Good group selection means students are more engaged in the group project and take more responsibility for their group members. This in turn reduces the issues that staff have to deal with, and often results in improved assignments as well. Ideally, groups should have four to five members, and students should be able to negotiate into and out of groups early in the process.

The big question with group selection is, should you let students self-select their own groups and rules within those groups?

The answer, according to most students and many lecturers, is yes. Students by far prefer to self-select their groups, as they have the opportunity to choose people who they could work well with. It also means that students are much more likely to take responsibility for their own groups, as they made the choice to be in that group.

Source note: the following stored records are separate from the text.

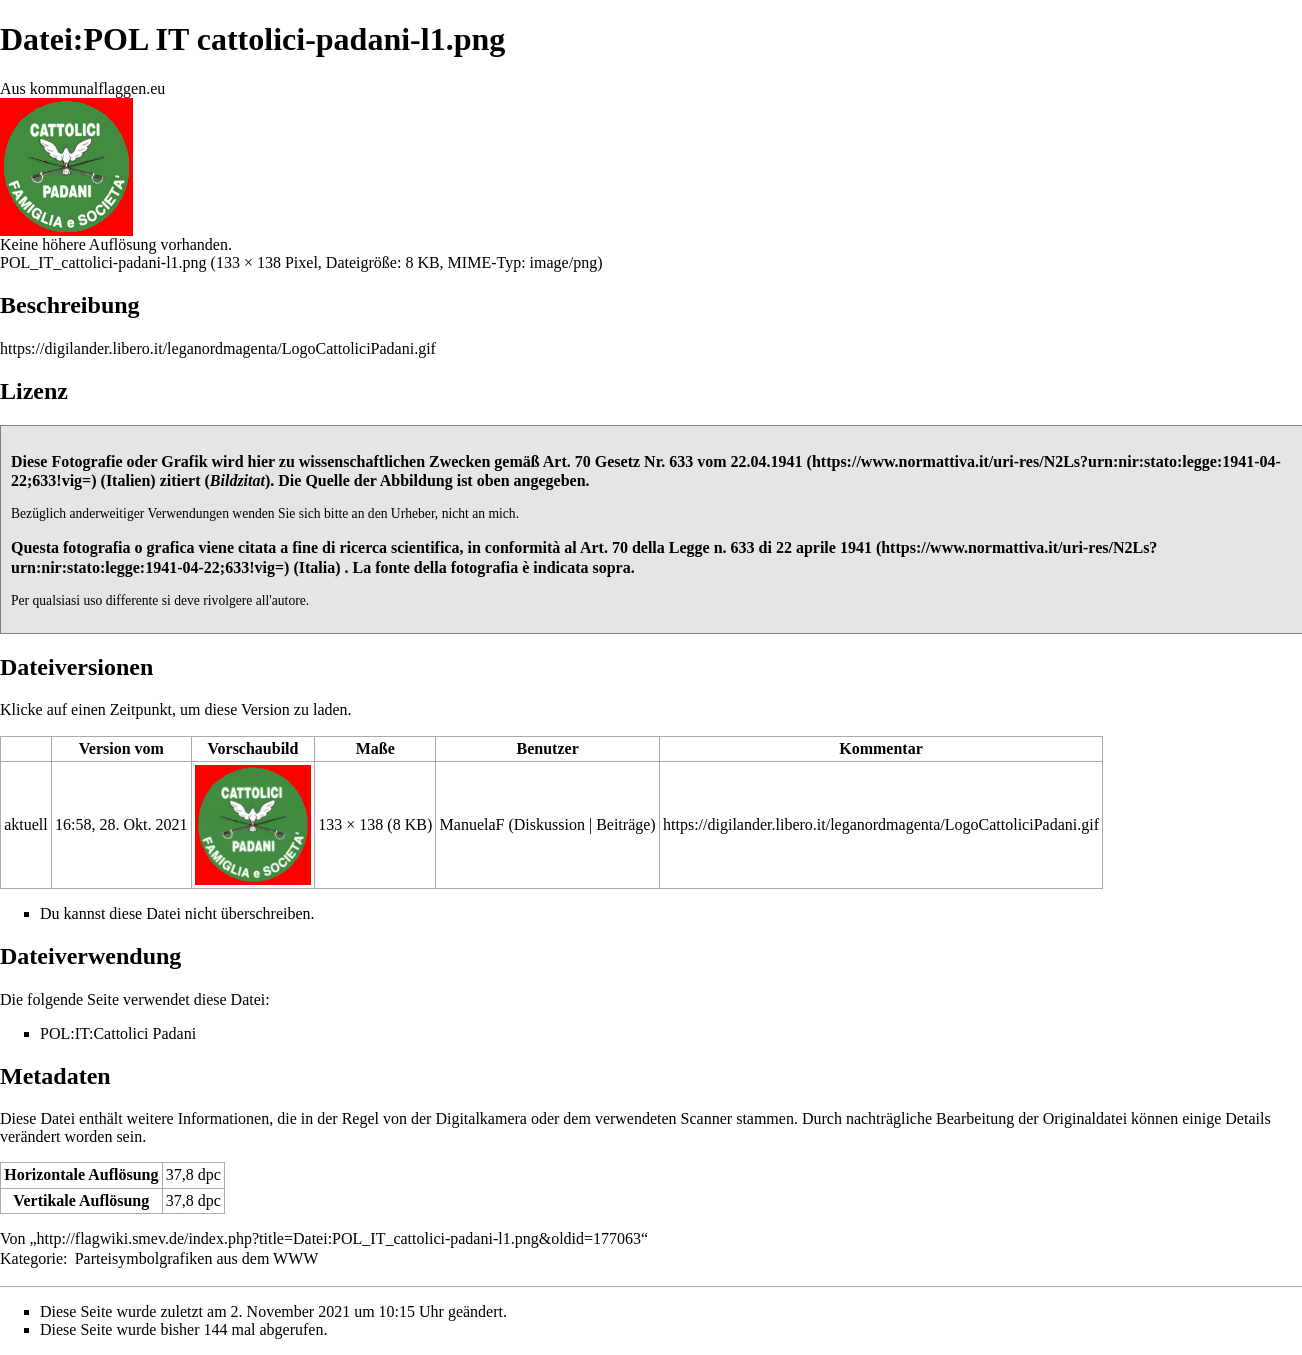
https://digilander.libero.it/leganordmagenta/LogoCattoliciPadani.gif (218, 348)
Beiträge (623, 824)
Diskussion (549, 824)
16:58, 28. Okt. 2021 (121, 824)
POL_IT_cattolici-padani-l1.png (103, 262)
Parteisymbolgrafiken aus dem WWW (197, 1258)
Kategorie (31, 1258)
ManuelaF (472, 824)
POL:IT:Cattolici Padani (118, 1033)
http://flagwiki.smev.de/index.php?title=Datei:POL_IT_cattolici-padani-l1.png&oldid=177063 (339, 1238)
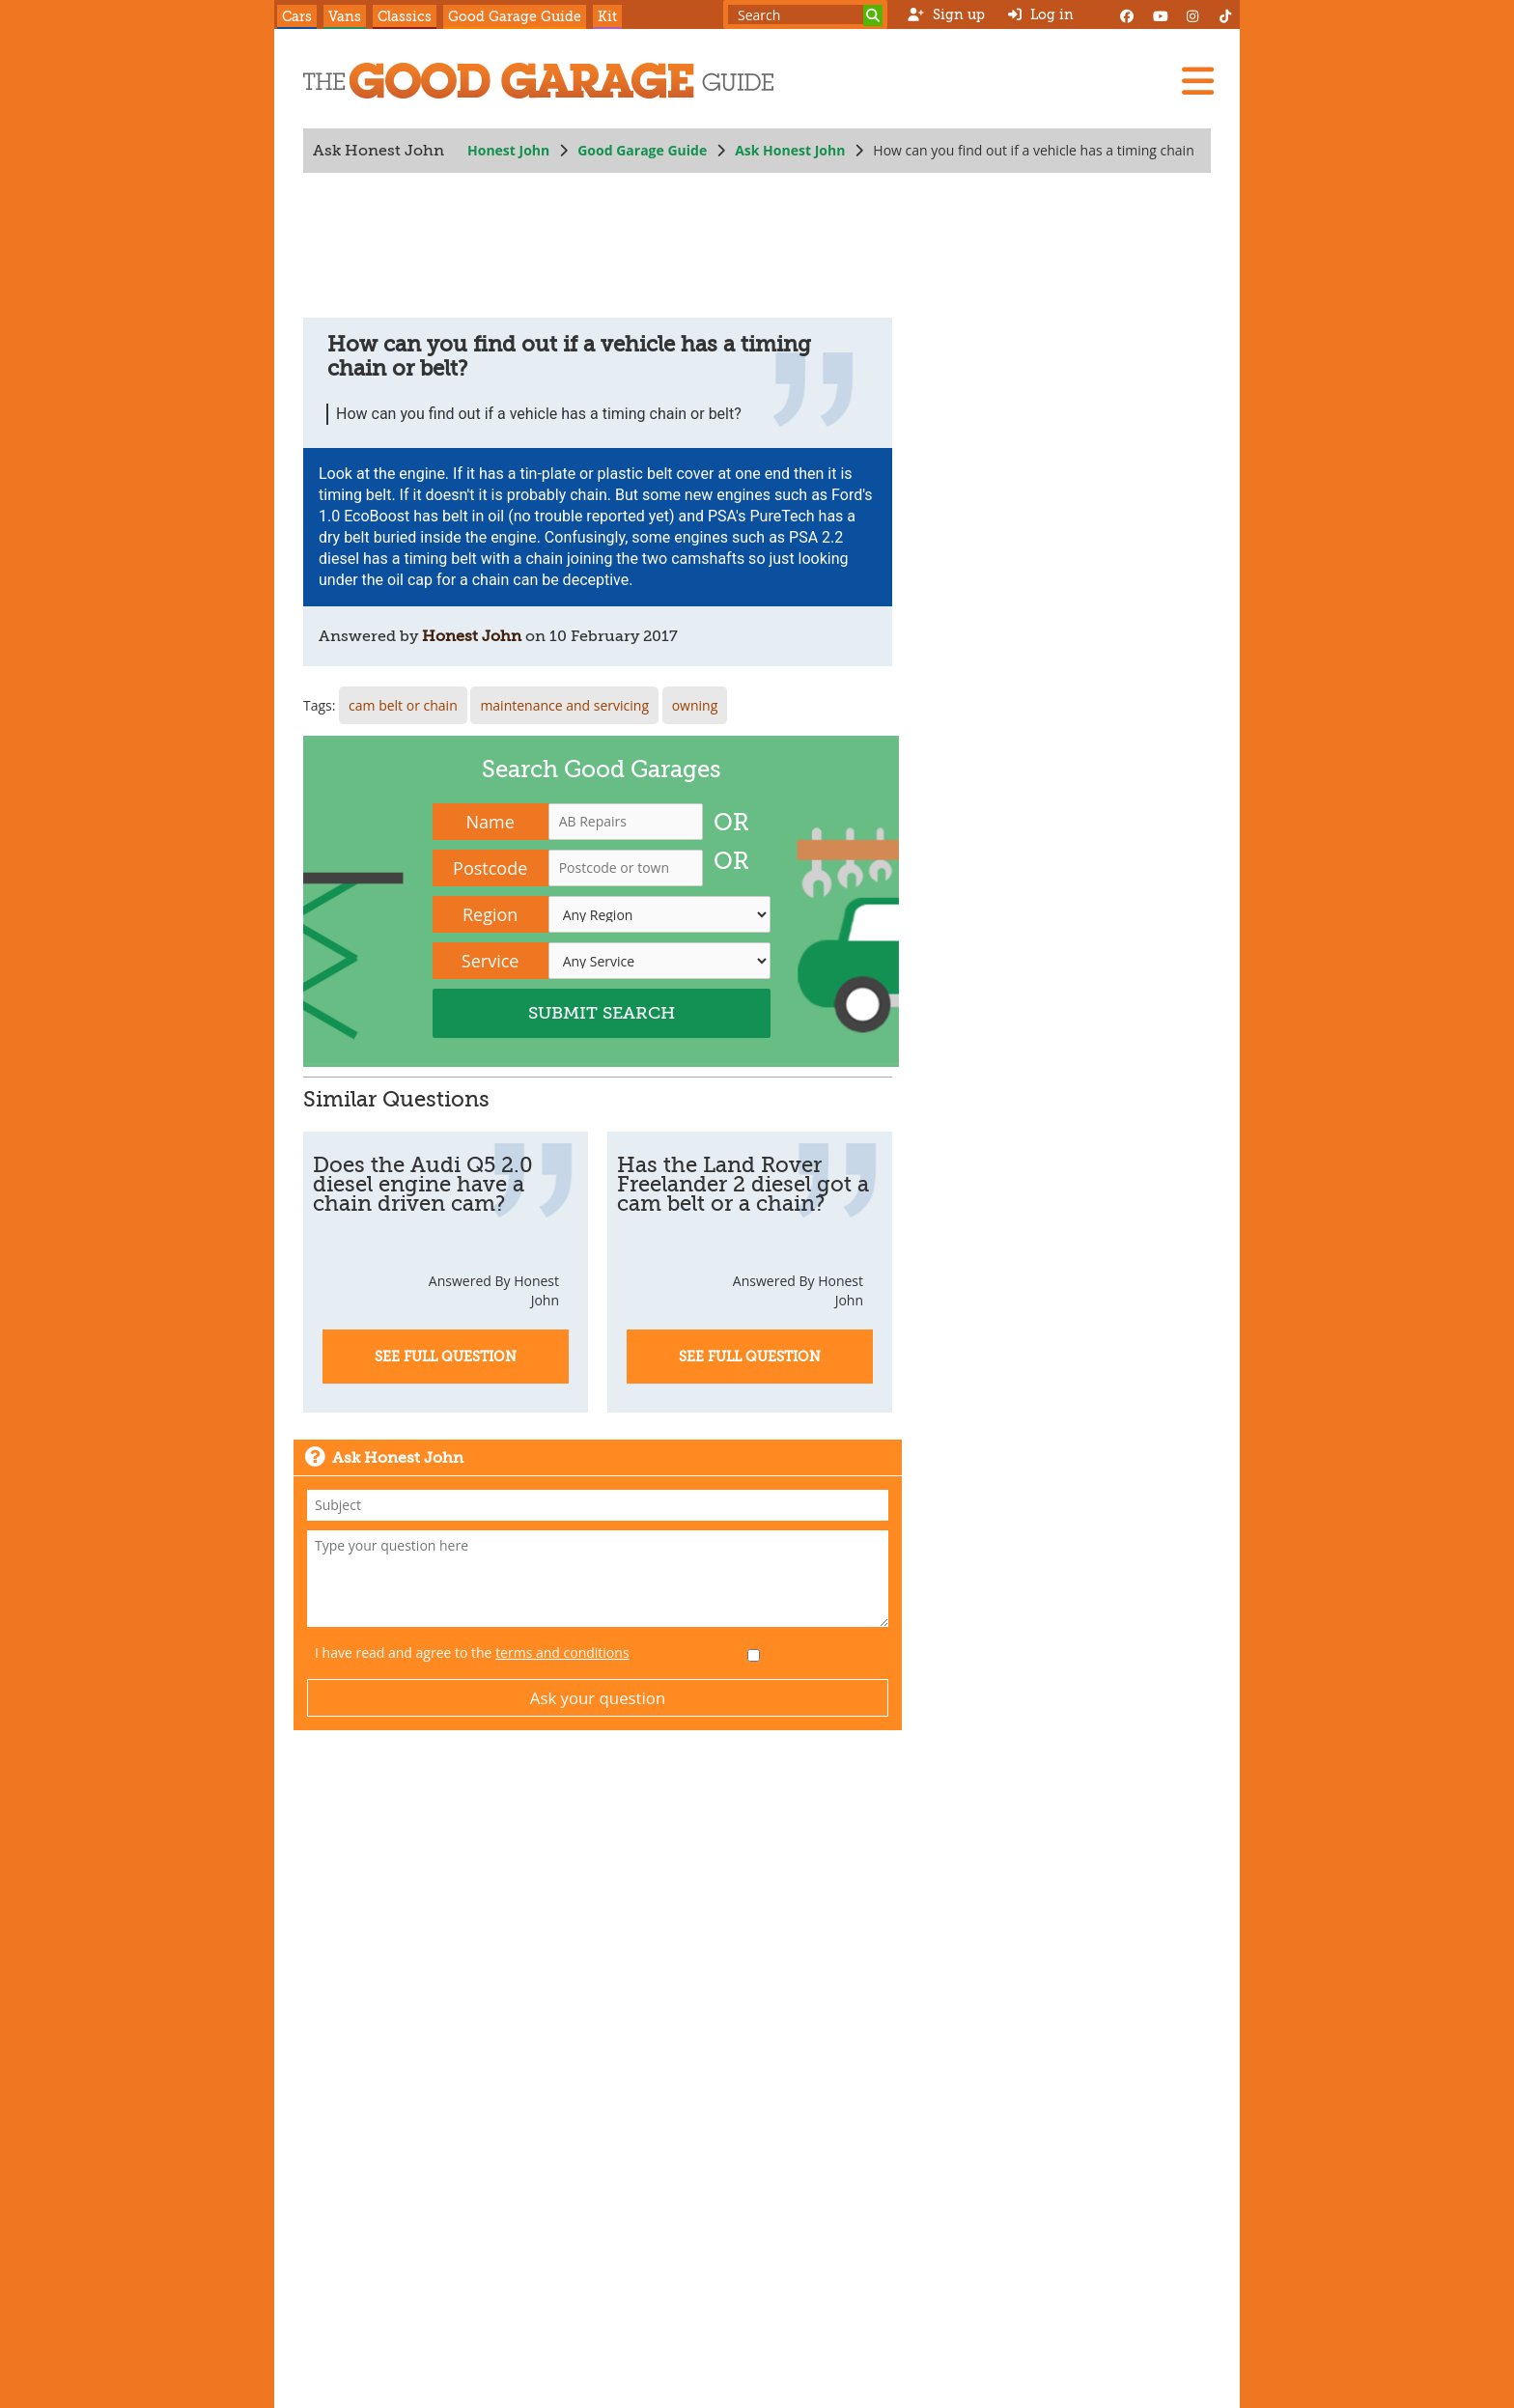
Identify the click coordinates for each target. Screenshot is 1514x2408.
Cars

The same goes for choosing rules.

There are some circumstances where self-selection may not be the best option:

  • when group selection is dependent on students' topic of interest
  • when a key learning objective of the project seeks to simulate a workplace situation where people may be placed with others they do not agree with or work well with, then groups can be assigned randomly. If this is the case, then the project will need to involve a lot of staff support, for example, frameworks and interim check-ins to reduce potential problems. Projects such as these tend to work much better if they include a real-life aspect, for example, an external organisation as a client company.

The issues with group selection tend to be common and widespread across courses. Below are the main issues, along with solutions that have worked.

Issue 1: groups tend to lack diversity

  • Set guidelines for group member composition, for example, three different cultures, both genders, multiple majors (when feasible), different working styles (for this, a quiz should be conducted first to discover individuals' working styles).
  • Design the question so that diverse groups gain an advantage. For example, ask for a comparison between practices in New Zealand and in an Asian country related to the course content before the groups self-select, and emphasise that groups with both NZ and Asian members will have an advantage over other groups.

Issue 2: students tend to go with their friends and do not meet new people

  • Set groups within tutorials. Often timetable clashes mean that groups of friends are in different tutorials.
  • Use the solutions from Issue 1 to promote diversity in groups. This will also help to break up groups of friends.
  • Include lots of icebreakers and activities requiring student interaction, so they are comfortable forming a group with students they have recently met.
  • Ask students to select their preferred topic for the assignment, and then ask them to form groups with others who have chosen the same topic.

Even where groups are selected appropriately, issues can still arise in group dynamics.

Issue 3: group members have very different expectations and working standards

  • Get students to share a few key things about their working style before they choose their group members. For example, what grade they are aiming for, how much time do they intend to put into the project, and do they work well last-minute? They could write answers to these questions on a piece of paper and then wander around to find their groups in class, or do the same online in a discussion forum.
  • Use the group rules template to get groups to agree on a set of rules before they start work on the project.
  • Provide clear guidelines for how much time groups are expected to spend on each stage of the project (for example, three hours per person each week).